• _Exercise directions_: Look through the listing underneath for "Statement", and copy every line that has it.

• _Data_:

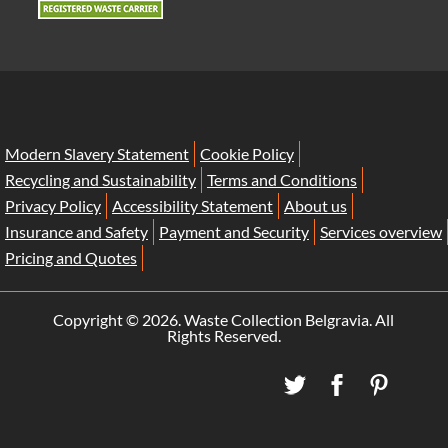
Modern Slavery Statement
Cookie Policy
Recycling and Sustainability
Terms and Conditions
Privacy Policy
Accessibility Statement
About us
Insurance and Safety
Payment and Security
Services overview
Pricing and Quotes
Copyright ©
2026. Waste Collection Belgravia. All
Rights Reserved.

• _Written answer_:
Modern Slavery Statement
Accessibility Statement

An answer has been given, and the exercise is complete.